Exercise aim >> Only the lines from the one containing "Mask: left iliac" through the end of the entries should be returned, exactly as they are, with the pictures omitted.

(Entries taken from a collection)
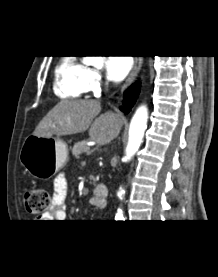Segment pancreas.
<instances>
[{"label": "pancreas", "mask_w": 218, "mask_h": 277, "mask_svg": "<svg viewBox=\"0 0 218 277\" xmlns=\"http://www.w3.org/2000/svg\"><path fill=\"white\" fill-rule=\"evenodd\" d=\"M82 153H87V154H90V149L89 147L87 146V141L83 140L81 142H77L74 146H73V149H72V154L76 157V158H79L80 155ZM91 179L93 180V182H91L92 184H95L96 180L91 177Z\"/></svg>", "instance_id": "pancreas-1"}]
</instances>
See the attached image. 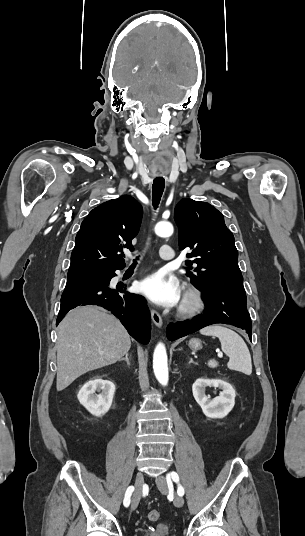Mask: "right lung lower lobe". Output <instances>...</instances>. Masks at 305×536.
Here are the masks:
<instances>
[{"label": "right lung lower lobe", "mask_w": 305, "mask_h": 536, "mask_svg": "<svg viewBox=\"0 0 305 536\" xmlns=\"http://www.w3.org/2000/svg\"><path fill=\"white\" fill-rule=\"evenodd\" d=\"M109 282H67L61 297L56 324H59L62 317L76 306L98 305L108 309L119 318L129 334L138 342L148 344L151 318L145 300L126 292L125 285L120 284L113 288L109 286Z\"/></svg>", "instance_id": "obj_1"}]
</instances>
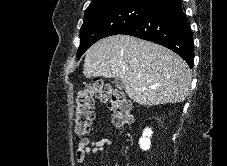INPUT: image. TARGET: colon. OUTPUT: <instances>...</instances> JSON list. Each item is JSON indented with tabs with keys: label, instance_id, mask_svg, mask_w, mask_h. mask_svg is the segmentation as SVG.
<instances>
[{
	"label": "colon",
	"instance_id": "colon-1",
	"mask_svg": "<svg viewBox=\"0 0 227 166\" xmlns=\"http://www.w3.org/2000/svg\"><path fill=\"white\" fill-rule=\"evenodd\" d=\"M94 99H99L109 106L115 127L121 129L131 123V101L101 79H95L86 83L75 95L74 132L77 136H85L90 130Z\"/></svg>",
	"mask_w": 227,
	"mask_h": 166
}]
</instances>
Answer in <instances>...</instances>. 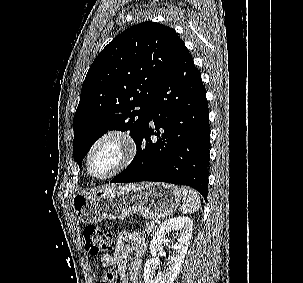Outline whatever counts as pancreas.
Returning a JSON list of instances; mask_svg holds the SVG:
<instances>
[{
    "label": "pancreas",
    "instance_id": "1",
    "mask_svg": "<svg viewBox=\"0 0 303 283\" xmlns=\"http://www.w3.org/2000/svg\"><path fill=\"white\" fill-rule=\"evenodd\" d=\"M152 223H153V221H150V222L146 223V225H145V232L148 235H153L156 230L155 224L153 225Z\"/></svg>",
    "mask_w": 303,
    "mask_h": 283
}]
</instances>
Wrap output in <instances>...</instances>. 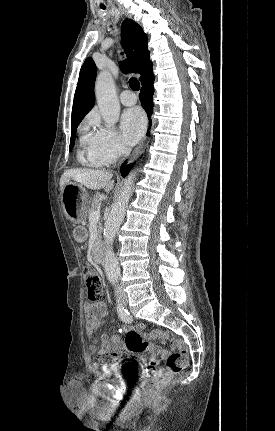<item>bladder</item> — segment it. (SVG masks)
Listing matches in <instances>:
<instances>
[{
  "label": "bladder",
  "mask_w": 275,
  "mask_h": 431,
  "mask_svg": "<svg viewBox=\"0 0 275 431\" xmlns=\"http://www.w3.org/2000/svg\"><path fill=\"white\" fill-rule=\"evenodd\" d=\"M132 372L131 364L119 363L108 366L100 376H112L118 378L122 382H127V374Z\"/></svg>",
  "instance_id": "1"
}]
</instances>
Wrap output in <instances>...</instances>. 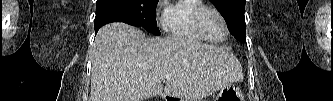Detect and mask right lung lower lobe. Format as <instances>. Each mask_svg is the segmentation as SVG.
<instances>
[{
	"label": "right lung lower lobe",
	"mask_w": 333,
	"mask_h": 101,
	"mask_svg": "<svg viewBox=\"0 0 333 101\" xmlns=\"http://www.w3.org/2000/svg\"><path fill=\"white\" fill-rule=\"evenodd\" d=\"M111 22H124L135 26L133 17L118 0H102L96 4L95 35L103 25Z\"/></svg>",
	"instance_id": "obj_1"
}]
</instances>
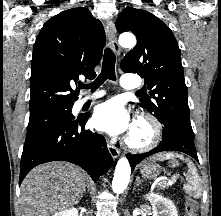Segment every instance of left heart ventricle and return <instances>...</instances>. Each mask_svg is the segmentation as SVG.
<instances>
[{
	"label": "left heart ventricle",
	"mask_w": 221,
	"mask_h": 216,
	"mask_svg": "<svg viewBox=\"0 0 221 216\" xmlns=\"http://www.w3.org/2000/svg\"><path fill=\"white\" fill-rule=\"evenodd\" d=\"M131 135L135 141H143L148 136V131L144 125H133Z\"/></svg>",
	"instance_id": "b2bd125f"
}]
</instances>
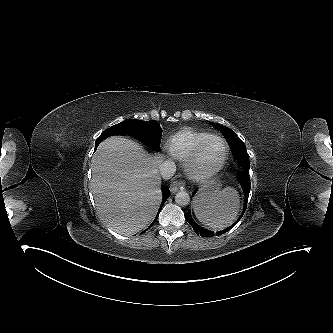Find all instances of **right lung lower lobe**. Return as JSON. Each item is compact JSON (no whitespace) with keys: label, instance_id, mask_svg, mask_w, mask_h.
<instances>
[{"label":"right lung lower lobe","instance_id":"right-lung-lower-lobe-1","mask_svg":"<svg viewBox=\"0 0 333 333\" xmlns=\"http://www.w3.org/2000/svg\"><path fill=\"white\" fill-rule=\"evenodd\" d=\"M112 135H113V134L104 131V132L98 137V139H97L96 142H95V150H96V148L98 147V145L100 144L101 141H103L104 139H106L107 137L112 136ZM162 193H163V200H162V203H161V206H160L159 212L157 213V216H156V218L154 219V221H153L152 224H154L155 221L157 220V218H158V216H159V213H160V211H161V208H162L163 204L165 203V201H166V200L169 198V196H170V191H169L168 188H163V189H162ZM152 224L149 226V228L152 226Z\"/></svg>","mask_w":333,"mask_h":333}]
</instances>
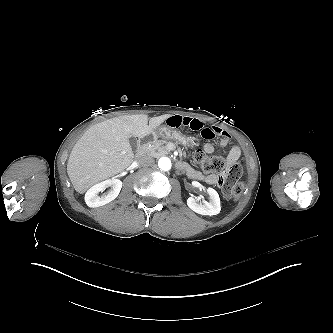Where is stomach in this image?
Listing matches in <instances>:
<instances>
[{
	"label": "stomach",
	"instance_id": "stomach-1",
	"mask_svg": "<svg viewBox=\"0 0 333 333\" xmlns=\"http://www.w3.org/2000/svg\"><path fill=\"white\" fill-rule=\"evenodd\" d=\"M158 138L166 140L172 139L175 142L181 141L185 144V147L189 149L198 147L200 143L199 139L195 138L191 133H181L180 131H175L166 125H162L154 129L153 132L147 136L145 143L152 142Z\"/></svg>",
	"mask_w": 333,
	"mask_h": 333
}]
</instances>
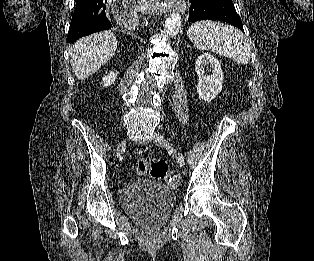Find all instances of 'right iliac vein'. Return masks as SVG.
Masks as SVG:
<instances>
[{"mask_svg":"<svg viewBox=\"0 0 314 261\" xmlns=\"http://www.w3.org/2000/svg\"><path fill=\"white\" fill-rule=\"evenodd\" d=\"M125 143H126L125 140L121 141V143L119 144L118 149H117V154H120V152L123 150Z\"/></svg>","mask_w":314,"mask_h":261,"instance_id":"63e3f726","label":"right iliac vein"}]
</instances>
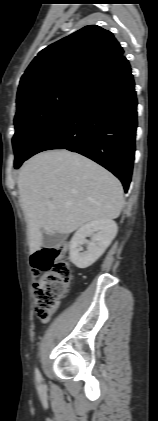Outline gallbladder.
Listing matches in <instances>:
<instances>
[{
	"label": "gallbladder",
	"instance_id": "gallbladder-1",
	"mask_svg": "<svg viewBox=\"0 0 158 421\" xmlns=\"http://www.w3.org/2000/svg\"><path fill=\"white\" fill-rule=\"evenodd\" d=\"M66 235L62 233H55L53 235L47 234L45 231L42 232V245L45 248H51L58 244H61L65 240Z\"/></svg>",
	"mask_w": 158,
	"mask_h": 421
}]
</instances>
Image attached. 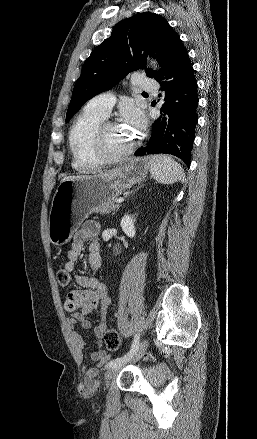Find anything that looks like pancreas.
Segmentation results:
<instances>
[{
    "label": "pancreas",
    "mask_w": 257,
    "mask_h": 439,
    "mask_svg": "<svg viewBox=\"0 0 257 439\" xmlns=\"http://www.w3.org/2000/svg\"><path fill=\"white\" fill-rule=\"evenodd\" d=\"M117 208L118 205L114 204L113 200H108L98 205L93 211L100 214H109L111 211H114Z\"/></svg>",
    "instance_id": "cf45deb5"
}]
</instances>
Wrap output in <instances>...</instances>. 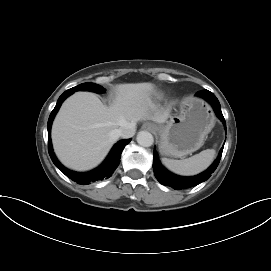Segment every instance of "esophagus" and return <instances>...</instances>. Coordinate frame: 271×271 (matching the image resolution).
<instances>
[{"mask_svg": "<svg viewBox=\"0 0 271 271\" xmlns=\"http://www.w3.org/2000/svg\"><path fill=\"white\" fill-rule=\"evenodd\" d=\"M142 128L146 129V130H149V131H154L156 129L155 125L152 124V123H144Z\"/></svg>", "mask_w": 271, "mask_h": 271, "instance_id": "34e87169", "label": "esophagus"}]
</instances>
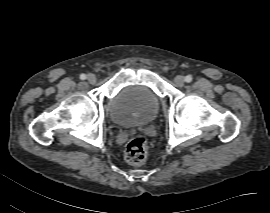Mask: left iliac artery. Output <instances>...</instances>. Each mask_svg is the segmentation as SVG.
<instances>
[{
  "mask_svg": "<svg viewBox=\"0 0 270 213\" xmlns=\"http://www.w3.org/2000/svg\"><path fill=\"white\" fill-rule=\"evenodd\" d=\"M185 81H186L187 83H190V82L192 81V77H191L190 75L186 76V77H185Z\"/></svg>",
  "mask_w": 270,
  "mask_h": 213,
  "instance_id": "1",
  "label": "left iliac artery"
}]
</instances>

Answer section >>
Mask: left iliac artery. Output <instances>...</instances>. Each mask_svg is the segmentation as SVG.
<instances>
[{
  "mask_svg": "<svg viewBox=\"0 0 270 213\" xmlns=\"http://www.w3.org/2000/svg\"><path fill=\"white\" fill-rule=\"evenodd\" d=\"M185 81H186L187 83H190V82L192 81V77H191L190 75L186 76V77H185Z\"/></svg>",
  "mask_w": 270,
  "mask_h": 213,
  "instance_id": "1",
  "label": "left iliac artery"
}]
</instances>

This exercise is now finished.